Here is the only information I could find about that.


----------



## dwndrgn (Jun 23, 2003)

Well thanks for the link!  I suppose the definition depends upon the person using the phrase.


----------



## teddyrux (Jun 25, 2003)

Reading is about escapism.

It appears to me that nemesis doesn't like fantasy.  Which is fine.  Just say that you don't like it so that we know where you're coming from.

Comparing Eddings and Heinlein (I've read both and enjoy their works) is like comparing Eric Clapton and Tim McGraw.


----------



## Arch (Jun 27, 2003)

Different strokes for different folks. We all want to read different things. As teddyrux said above reading is always about escapism. As is film and TV media. We all have different tastes in them but is any the more superior?

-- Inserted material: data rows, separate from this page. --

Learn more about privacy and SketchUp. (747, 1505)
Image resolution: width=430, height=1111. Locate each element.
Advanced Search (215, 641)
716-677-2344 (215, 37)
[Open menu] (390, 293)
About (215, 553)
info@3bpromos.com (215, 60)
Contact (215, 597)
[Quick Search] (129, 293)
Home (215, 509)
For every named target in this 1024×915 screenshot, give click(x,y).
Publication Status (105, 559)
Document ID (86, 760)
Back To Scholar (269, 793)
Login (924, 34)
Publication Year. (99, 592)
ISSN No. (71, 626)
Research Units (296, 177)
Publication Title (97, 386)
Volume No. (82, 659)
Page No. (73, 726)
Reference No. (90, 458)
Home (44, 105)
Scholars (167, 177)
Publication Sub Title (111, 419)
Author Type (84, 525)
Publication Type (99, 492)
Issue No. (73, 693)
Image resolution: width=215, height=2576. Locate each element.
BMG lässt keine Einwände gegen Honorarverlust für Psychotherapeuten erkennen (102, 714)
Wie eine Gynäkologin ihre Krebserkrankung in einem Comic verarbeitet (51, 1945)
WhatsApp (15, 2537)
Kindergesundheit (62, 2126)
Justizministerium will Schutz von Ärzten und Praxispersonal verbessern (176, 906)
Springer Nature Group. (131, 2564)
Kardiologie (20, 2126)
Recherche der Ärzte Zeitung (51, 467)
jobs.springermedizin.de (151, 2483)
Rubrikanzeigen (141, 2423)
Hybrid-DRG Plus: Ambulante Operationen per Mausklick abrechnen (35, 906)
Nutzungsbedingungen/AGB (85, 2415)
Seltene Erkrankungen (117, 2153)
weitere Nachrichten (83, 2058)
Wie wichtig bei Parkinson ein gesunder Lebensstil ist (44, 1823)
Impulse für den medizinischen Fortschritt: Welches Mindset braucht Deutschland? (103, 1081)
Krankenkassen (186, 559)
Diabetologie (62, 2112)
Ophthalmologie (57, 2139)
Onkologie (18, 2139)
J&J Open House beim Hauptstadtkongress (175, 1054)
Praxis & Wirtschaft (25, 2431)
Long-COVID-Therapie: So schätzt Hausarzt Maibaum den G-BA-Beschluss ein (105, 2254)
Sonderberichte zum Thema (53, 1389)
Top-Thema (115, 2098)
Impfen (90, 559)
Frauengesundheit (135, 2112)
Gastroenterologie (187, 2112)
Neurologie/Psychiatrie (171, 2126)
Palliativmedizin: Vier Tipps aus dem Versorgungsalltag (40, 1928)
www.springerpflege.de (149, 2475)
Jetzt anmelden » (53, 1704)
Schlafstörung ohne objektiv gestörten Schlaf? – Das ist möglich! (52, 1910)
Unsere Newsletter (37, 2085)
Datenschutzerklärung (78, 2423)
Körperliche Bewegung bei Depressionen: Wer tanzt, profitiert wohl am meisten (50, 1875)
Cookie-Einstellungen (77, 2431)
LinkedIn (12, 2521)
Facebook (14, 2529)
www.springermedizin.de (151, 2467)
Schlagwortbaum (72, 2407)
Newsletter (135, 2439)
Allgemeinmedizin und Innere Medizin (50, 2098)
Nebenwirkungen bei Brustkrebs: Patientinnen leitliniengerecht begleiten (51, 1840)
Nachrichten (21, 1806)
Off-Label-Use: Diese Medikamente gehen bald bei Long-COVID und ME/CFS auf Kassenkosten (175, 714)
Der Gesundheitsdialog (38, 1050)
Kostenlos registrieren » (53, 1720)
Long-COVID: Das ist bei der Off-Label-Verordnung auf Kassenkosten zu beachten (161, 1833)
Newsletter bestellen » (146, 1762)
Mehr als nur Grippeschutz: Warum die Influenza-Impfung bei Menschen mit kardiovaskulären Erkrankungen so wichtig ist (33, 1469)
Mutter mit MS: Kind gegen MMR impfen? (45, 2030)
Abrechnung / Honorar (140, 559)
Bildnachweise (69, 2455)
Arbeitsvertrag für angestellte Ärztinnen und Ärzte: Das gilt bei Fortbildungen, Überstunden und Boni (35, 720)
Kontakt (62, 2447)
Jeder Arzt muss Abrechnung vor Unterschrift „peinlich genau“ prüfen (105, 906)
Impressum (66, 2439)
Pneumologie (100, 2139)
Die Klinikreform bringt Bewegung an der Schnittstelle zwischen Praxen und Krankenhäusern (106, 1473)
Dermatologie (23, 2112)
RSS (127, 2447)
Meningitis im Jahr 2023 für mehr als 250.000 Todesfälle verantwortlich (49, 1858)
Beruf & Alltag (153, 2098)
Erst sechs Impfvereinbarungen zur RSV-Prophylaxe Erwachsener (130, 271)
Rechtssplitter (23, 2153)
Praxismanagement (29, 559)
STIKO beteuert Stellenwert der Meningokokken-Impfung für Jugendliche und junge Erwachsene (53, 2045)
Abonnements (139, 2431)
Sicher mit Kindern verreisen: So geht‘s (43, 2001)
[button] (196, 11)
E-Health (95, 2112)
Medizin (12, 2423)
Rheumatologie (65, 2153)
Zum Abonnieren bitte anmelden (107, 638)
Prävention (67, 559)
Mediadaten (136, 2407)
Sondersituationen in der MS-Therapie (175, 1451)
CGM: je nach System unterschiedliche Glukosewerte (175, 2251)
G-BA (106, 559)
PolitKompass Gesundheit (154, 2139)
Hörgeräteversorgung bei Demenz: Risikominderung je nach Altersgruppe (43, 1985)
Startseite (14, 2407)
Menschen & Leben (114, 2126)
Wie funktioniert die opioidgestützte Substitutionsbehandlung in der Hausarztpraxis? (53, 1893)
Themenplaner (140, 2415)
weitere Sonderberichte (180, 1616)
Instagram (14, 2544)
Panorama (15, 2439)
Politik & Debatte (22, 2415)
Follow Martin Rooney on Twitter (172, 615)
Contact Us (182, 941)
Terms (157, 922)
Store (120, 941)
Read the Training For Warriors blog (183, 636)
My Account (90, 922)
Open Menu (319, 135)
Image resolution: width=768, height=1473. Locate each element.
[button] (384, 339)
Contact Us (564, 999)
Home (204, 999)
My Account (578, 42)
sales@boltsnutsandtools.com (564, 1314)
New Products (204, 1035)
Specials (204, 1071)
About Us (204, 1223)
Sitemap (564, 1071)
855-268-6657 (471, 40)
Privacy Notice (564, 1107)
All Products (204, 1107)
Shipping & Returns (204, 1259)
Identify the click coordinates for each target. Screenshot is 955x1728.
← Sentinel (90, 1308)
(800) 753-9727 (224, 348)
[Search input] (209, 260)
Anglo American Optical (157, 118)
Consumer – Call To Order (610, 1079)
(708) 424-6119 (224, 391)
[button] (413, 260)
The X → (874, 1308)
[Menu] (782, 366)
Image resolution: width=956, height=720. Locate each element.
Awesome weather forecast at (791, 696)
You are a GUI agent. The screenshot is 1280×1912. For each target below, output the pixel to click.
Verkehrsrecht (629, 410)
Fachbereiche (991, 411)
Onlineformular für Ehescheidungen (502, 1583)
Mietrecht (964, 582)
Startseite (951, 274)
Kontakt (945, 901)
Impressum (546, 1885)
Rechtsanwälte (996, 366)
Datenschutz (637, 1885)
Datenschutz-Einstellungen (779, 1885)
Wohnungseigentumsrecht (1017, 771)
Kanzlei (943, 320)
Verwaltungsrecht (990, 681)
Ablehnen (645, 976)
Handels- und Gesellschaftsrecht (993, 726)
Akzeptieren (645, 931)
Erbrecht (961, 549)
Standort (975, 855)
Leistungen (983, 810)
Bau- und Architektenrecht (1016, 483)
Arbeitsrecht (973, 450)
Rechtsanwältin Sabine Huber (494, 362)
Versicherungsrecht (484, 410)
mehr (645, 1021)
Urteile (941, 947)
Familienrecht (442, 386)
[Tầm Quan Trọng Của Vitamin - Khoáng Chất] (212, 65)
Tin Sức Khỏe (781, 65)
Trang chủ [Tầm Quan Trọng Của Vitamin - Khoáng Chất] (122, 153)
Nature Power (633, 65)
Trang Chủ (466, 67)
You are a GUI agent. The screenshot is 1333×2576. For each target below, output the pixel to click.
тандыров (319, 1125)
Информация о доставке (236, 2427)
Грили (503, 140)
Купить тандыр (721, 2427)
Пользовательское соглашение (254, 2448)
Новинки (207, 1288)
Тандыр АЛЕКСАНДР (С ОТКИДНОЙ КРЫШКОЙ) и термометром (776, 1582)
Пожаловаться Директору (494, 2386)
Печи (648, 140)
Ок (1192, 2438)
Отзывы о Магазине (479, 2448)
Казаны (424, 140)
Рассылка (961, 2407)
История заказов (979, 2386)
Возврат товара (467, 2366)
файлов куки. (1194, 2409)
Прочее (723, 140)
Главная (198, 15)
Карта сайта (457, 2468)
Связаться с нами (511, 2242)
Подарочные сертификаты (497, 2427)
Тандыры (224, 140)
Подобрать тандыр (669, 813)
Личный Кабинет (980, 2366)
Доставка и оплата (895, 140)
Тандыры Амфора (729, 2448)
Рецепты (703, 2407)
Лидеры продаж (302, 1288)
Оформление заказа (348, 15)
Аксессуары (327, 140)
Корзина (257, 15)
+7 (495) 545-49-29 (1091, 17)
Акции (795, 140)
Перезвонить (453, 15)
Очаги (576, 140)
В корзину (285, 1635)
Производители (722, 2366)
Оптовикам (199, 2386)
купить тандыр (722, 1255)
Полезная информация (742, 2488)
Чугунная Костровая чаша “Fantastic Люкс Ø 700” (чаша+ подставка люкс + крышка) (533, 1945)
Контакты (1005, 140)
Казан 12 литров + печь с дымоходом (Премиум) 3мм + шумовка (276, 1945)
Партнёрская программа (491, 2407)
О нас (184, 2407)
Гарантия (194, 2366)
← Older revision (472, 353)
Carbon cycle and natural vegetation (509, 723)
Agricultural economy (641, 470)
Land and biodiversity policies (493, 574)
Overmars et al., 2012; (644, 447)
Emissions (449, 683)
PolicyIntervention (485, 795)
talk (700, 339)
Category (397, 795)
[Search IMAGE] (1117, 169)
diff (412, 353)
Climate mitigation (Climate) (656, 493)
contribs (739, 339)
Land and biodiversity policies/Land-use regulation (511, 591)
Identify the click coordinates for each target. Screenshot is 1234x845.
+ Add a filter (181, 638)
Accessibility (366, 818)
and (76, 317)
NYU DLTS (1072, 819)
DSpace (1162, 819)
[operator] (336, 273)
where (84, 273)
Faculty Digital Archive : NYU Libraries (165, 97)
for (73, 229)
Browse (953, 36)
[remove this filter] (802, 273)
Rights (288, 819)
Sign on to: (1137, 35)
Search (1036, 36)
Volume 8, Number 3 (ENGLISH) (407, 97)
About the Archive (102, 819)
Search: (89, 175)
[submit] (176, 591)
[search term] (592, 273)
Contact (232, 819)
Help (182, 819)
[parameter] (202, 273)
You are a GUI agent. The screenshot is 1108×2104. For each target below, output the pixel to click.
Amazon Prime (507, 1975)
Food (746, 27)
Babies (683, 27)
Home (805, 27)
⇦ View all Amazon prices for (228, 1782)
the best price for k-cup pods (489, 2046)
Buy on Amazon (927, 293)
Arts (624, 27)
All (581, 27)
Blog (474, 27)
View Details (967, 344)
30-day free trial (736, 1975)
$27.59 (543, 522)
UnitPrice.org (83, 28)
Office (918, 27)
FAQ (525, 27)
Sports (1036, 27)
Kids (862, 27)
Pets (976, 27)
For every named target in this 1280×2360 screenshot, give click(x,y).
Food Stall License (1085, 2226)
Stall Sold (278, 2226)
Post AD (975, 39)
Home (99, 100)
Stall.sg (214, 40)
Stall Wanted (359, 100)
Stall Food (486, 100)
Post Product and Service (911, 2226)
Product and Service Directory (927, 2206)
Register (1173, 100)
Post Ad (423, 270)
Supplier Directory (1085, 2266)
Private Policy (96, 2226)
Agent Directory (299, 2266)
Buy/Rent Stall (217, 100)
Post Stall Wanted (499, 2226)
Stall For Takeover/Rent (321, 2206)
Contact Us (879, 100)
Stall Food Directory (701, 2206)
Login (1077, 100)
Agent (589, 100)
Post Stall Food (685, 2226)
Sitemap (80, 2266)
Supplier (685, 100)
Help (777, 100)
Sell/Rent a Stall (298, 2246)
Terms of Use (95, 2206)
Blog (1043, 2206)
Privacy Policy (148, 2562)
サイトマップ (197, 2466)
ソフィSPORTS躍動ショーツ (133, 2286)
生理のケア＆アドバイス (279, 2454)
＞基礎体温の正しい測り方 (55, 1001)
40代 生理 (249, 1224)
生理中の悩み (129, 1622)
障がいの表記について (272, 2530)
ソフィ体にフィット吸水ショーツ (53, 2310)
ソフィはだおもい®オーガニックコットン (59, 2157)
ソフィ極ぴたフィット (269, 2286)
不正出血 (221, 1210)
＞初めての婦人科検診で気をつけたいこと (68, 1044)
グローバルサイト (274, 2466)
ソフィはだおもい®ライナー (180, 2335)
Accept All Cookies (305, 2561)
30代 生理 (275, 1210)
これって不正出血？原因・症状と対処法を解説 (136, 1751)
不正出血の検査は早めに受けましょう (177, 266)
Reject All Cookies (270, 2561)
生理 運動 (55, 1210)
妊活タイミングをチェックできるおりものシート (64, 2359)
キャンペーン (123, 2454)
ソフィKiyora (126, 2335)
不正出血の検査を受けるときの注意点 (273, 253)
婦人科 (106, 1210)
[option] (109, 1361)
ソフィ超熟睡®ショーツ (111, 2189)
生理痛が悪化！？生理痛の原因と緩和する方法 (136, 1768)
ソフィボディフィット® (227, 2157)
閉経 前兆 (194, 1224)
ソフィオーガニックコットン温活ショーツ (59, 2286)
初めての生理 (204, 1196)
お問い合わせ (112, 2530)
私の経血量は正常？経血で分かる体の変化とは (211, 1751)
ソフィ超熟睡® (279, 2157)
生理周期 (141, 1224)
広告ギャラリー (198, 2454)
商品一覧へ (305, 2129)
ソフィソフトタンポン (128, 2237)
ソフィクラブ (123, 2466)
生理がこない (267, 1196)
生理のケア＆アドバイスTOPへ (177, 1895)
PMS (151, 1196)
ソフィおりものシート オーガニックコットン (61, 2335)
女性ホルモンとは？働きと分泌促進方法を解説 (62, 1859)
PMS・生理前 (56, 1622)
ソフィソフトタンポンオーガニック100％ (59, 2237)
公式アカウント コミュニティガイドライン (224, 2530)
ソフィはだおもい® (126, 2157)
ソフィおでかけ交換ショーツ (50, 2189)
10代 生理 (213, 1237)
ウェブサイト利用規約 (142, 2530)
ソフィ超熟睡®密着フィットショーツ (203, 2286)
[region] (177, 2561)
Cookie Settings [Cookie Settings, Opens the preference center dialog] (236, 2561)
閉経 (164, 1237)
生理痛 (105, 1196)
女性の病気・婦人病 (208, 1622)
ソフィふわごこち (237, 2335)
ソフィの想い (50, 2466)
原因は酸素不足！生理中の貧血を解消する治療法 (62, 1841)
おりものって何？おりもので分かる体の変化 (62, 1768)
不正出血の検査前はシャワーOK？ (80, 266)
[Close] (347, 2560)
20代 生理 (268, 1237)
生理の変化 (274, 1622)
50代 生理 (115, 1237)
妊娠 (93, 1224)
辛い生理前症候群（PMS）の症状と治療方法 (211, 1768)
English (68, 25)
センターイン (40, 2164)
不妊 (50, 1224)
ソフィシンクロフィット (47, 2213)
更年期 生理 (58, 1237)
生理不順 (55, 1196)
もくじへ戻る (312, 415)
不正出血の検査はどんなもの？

I also don't think there are going to be many Tolkien clones as Tolkien is the focus if the market and direct imitation will always be frowned upon. And using similar themes won't help any better because you still need other ideas to draw on to give the work a life of its own. We *may* see more battles between darkness and light but this is a major human theme so its hardly original anyway. *smile*


----------



## BAYLOR (Jan 9, 2017)

Arch said:


> Different strokes for different folks. We all want to read different things. As teddyrux said above reading is always about escapism. As is film and TV media. We all have different tastes in them but is any the more superior?
> 
> I also don't think there are going to be many Tolkien clones as Tolkien is the focus if the market and direct imitation will always be frowned upon. And using similar themes won't help any better because you still need other ideas to draw on to give the work a life of its own. We *may* see more battles between darkness and light but this is a major human theme so its hardly original anyway. *smile*



I know this years to late, but if the writing is good , people will read it anyways.


----------